Information provided section start

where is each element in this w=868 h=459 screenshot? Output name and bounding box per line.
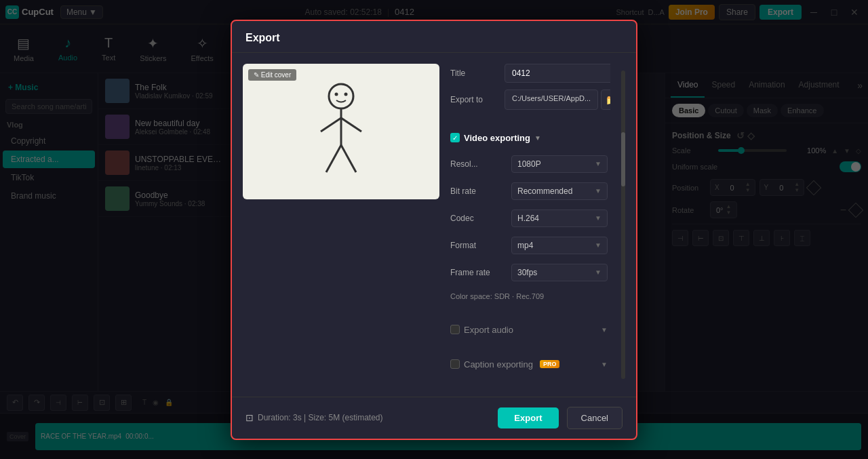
modal-overlay: Export ✎ Edit cover — [0, 0, 868, 459]
color-space-text: Color space: SDR · Rec.709 — [450, 292, 544, 300]
svg-line-7 — [341, 145, 356, 172]
framerate-arrow-icon: ▼ — [595, 268, 601, 276]
svg-line-4 — [321, 118, 341, 132]
footer-info: ⊡ Duration: 3s | Size: 5M (estimated) — [245, 412, 490, 423]
svg-line-6 — [326, 145, 341, 172]
modal-scrollbar — [621, 64, 625, 386]
codec-value: H.264 — [517, 214, 539, 223]
audio-expand-arrow[interactable]: ▼ — [601, 326, 608, 334]
caption-expand-arrow[interactable]: ▼ — [601, 361, 608, 368]
resol-label: Resol... — [450, 159, 505, 169]
caption-exporting-header[interactable]: Caption exporting PRO ▼ — [450, 357, 608, 372]
export-modal: Export ✎ Edit cover — [231, 20, 637, 440]
export-main-button[interactable]: Export — [498, 407, 558, 428]
framerate-label: Frame rate — [450, 268, 505, 277]
codec-label: Codec — [450, 214, 505, 223]
audio-exporting-header[interactable]: Export audio ▼ — [450, 322, 608, 338]
form-title-label: Title — [450, 68, 498, 78]
scrollbar-thumb[interactable] — [621, 132, 625, 186]
edit-cover-button[interactable]: ✎ Edit cover — [248, 69, 296, 81]
svg-point-0 — [329, 84, 353, 108]
resol-row: Resol... 1080P ▼ — [450, 154, 608, 174]
video-expand-arrow[interactable]: ▼ — [534, 134, 541, 142]
stick-figure — [300, 77, 382, 186]
framerate-value: 30fps — [517, 268, 537, 277]
modal-preview: ✎ Edit cover — [243, 64, 439, 386]
preview-cover: ✎ Edit cover — [243, 64, 439, 199]
codec-arrow-icon: ▼ — [595, 214, 601, 222]
resol-arrow-icon: ▼ — [595, 160, 601, 167]
caption-exporting-title: Caption exporting — [464, 359, 533, 370]
resol-select[interactable]: 1080P ▼ — [511, 155, 608, 173]
export-path: C:/Users/USER/AppD... — [505, 89, 598, 110]
video-exporting-check: ✓ — [450, 133, 460, 142]
title-input[interactable] — [505, 64, 610, 83]
folder-browse-button[interactable]: 📁 — [601, 89, 610, 110]
modal-body: ✎ Edit cover — [232, 53, 636, 397]
form-export-to-row: Export to C:/Users/USER/AppD... 📁 — [450, 89, 608, 110]
video-exporting-title: Video exporting — [464, 133, 530, 143]
svg-point-2 — [344, 92, 348, 96]
bitrate-select[interactable]: Recommended ▼ — [511, 182, 608, 200]
cancel-button[interactable]: Cancel — [567, 407, 623, 429]
svg-point-1 — [335, 92, 338, 96]
audio-check — [450, 325, 460, 334]
caption-check — [450, 359, 460, 369]
format-arrow-icon: ▼ — [595, 241, 601, 249]
bitrate-label: Bit rate — [450, 186, 505, 196]
bitrate-arrow-icon: ▼ — [595, 187, 601, 195]
form-export-to-label: Export to — [450, 95, 498, 104]
svg-line-5 — [341, 118, 361, 132]
format-value: mp4 — [517, 241, 533, 250]
pro-badge: PRO — [540, 360, 560, 368]
info-icon: ⊡ — [245, 412, 254, 423]
modal-header: Export — [232, 21, 636, 53]
resol-value: 1080P — [517, 159, 541, 169]
color-space-row: Color space: SDR · Rec.709 — [450, 290, 608, 303]
export-path-container: C:/Users/USER/AppD... 📁 — [505, 89, 610, 110]
framerate-select[interactable]: 30fps ▼ — [511, 264, 608, 281]
video-exporting-header[interactable]: ✓ Video exporting ▼ — [450, 129, 608, 147]
modal-footer: ⊡ Duration: 3s | Size: 5M (estimated) Ex… — [232, 397, 636, 439]
modal-title: Export — [245, 32, 280, 43]
form-title-row: Title — [450, 64, 608, 83]
scrollbar-track — [621, 71, 625, 379]
codec-select[interactable]: H.264 ▼ — [511, 209, 608, 227]
bitrate-value: Recommended — [517, 186, 572, 196]
bitrate-row: Bit rate Recommended ▼ — [450, 181, 608, 201]
codec-row: Codec H.264 ▼ — [450, 208, 608, 228]
audio-exporting-title: Export audio — [464, 325, 513, 335]
format-select[interactable]: mp4 ▼ — [511, 237, 608, 254]
format-row: Format mp4 ▼ — [450, 235, 608, 256]
modal-form: Title Export to C:/Users/USER/AppD... 📁 — [450, 64, 610, 386]
format-label: Format — [450, 241, 505, 250]
duration-size-text: Duration: 3s | Size: 5M (estimated) — [258, 413, 383, 422]
framerate-row: Frame rate 30fps ▼ — [450, 262, 608, 283]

Information provided section end

Work item —
An answer that restates all the entries exactly and drops the images is what is needed.

Answer area —
where is each element in this w=868 h=459 screenshot? Output name and bounding box per line.
modal-overlay: Export ✎ Edit cover — [0, 0, 868, 459]
color-space-text: Color space: SDR · Rec.709 — [450, 292, 544, 300]
svg-line-7 — [341, 145, 356, 172]
framerate-arrow-icon: ▼ — [595, 268, 601, 276]
svg-line-4 — [321, 118, 341, 132]
footer-info: ⊡ Duration: 3s | Size: 5M (estimated) — [245, 412, 490, 423]
svg-line-6 — [326, 145, 341, 172]
modal-scrollbar — [621, 64, 625, 386]
codec-value: H.264 — [517, 214, 539, 223]
audio-expand-arrow[interactable]: ▼ — [601, 326, 608, 334]
caption-expand-arrow[interactable]: ▼ — [601, 361, 608, 368]
resol-label: Resol... — [450, 159, 505, 169]
caption-exporting-header[interactable]: Caption exporting PRO ▼ — [450, 357, 608, 372]
export-modal: Export ✎ Edit cover — [231, 20, 637, 440]
export-main-button[interactable]: Export — [498, 407, 558, 428]
framerate-label: Frame rate — [450, 268, 505, 277]
codec-label: Codec — [450, 214, 505, 223]
audio-exporting-header[interactable]: Export audio ▼ — [450, 322, 608, 338]
form-title-label: Title — [450, 68, 498, 78]
scrollbar-thumb[interactable] — [621, 132, 625, 186]
edit-cover-button[interactable]: ✎ Edit cover — [248, 69, 296, 81]
svg-point-0 — [329, 84, 353, 108]
resol-row: Resol... 1080P ▼ — [450, 154, 608, 174]
video-expand-arrow[interactable]: ▼ — [534, 134, 541, 142]
stick-figure — [300, 77, 382, 186]
framerate-value: 30fps — [517, 268, 537, 277]
modal-preview: ✎ Edit cover — [243, 64, 439, 386]
preview-cover: ✎ Edit cover — [243, 64, 439, 199]
codec-arrow-icon: ▼ — [595, 214, 601, 222]
resol-arrow-icon: ▼ — [595, 160, 601, 167]
caption-exporting-title: Caption exporting — [464, 359, 533, 370]
resol-select[interactable]: 1080P ▼ — [511, 155, 608, 173]
export-path: C:/Users/USER/AppD... — [505, 89, 598, 110]
video-exporting-check: ✓ — [450, 133, 460, 142]
title-input[interactable] — [505, 64, 610, 83]
folder-browse-button[interactable]: 📁 — [601, 89, 610, 110]
modal-body: ✎ Edit cover — [232, 53, 636, 397]
form-export-to-row: Export to C:/Users/USER/AppD... 📁 — [450, 89, 608, 110]
video-exporting-title: Video exporting — [464, 133, 530, 143]
svg-point-2 — [344, 92, 348, 96]
bitrate-select[interactable]: Recommended ▼ — [511, 182, 608, 200]
cancel-button[interactable]: Cancel — [567, 407, 623, 429]
svg-point-1 — [335, 92, 338, 96]
audio-check — [450, 325, 460, 334]
caption-check — [450, 359, 460, 369]
format-arrow-icon: ▼ — [595, 241, 601, 249]
bitrate-label: Bit rate — [450, 186, 505, 196]
bitrate-arrow-icon: ▼ — [595, 187, 601, 195]
form-export-to-label: Export to — [450, 95, 498, 104]
svg-line-5 — [341, 118, 361, 132]
format-value: mp4 — [517, 241, 533, 250]
pro-badge: PRO — [540, 360, 560, 368]
info-icon: ⊡ — [245, 412, 254, 423]
modal-header: Export — [232, 21, 636, 53]
resol-value: 1080P — [517, 159, 541, 169]
color-space-row: Color space: SDR · Rec.709 — [450, 290, 608, 303]
export-path-container: C:/Users/USER/AppD... 📁 — [505, 89, 610, 110]
framerate-select[interactable]: 30fps ▼ — [511, 264, 608, 281]
video-exporting-header[interactable]: ✓ Video exporting ▼ — [450, 129, 608, 147]
modal-footer: ⊡ Duration: 3s | Size: 5M (estimated) Ex… — [232, 397, 636, 439]
modal-title: Export — [245, 32, 280, 43]
form-title-row: Title — [450, 64, 608, 83]
scrollbar-track — [621, 71, 625, 379]
codec-select[interactable]: H.264 ▼ — [511, 209, 608, 227]
bitrate-value: Recommended — [517, 186, 572, 196]
bitrate-row: Bit rate Recommended ▼ — [450, 181, 608, 201]
codec-row: Codec H.264 ▼ — [450, 208, 608, 228]
audio-exporting-title: Export audio — [464, 325, 513, 335]
format-select[interactable]: mp4 ▼ — [511, 237, 608, 254]
format-row: Format mp4 ▼ — [450, 235, 608, 256]
modal-form: Title Export to C:/Users/USER/AppD... 📁 — [450, 64, 610, 386]
format-label: Format — [450, 241, 505, 250]
duration-size-text: Duration: 3s | Size: 5M (estimated) — [258, 413, 383, 422]
framerate-row: Frame rate 30fps ▼ — [450, 262, 608, 283]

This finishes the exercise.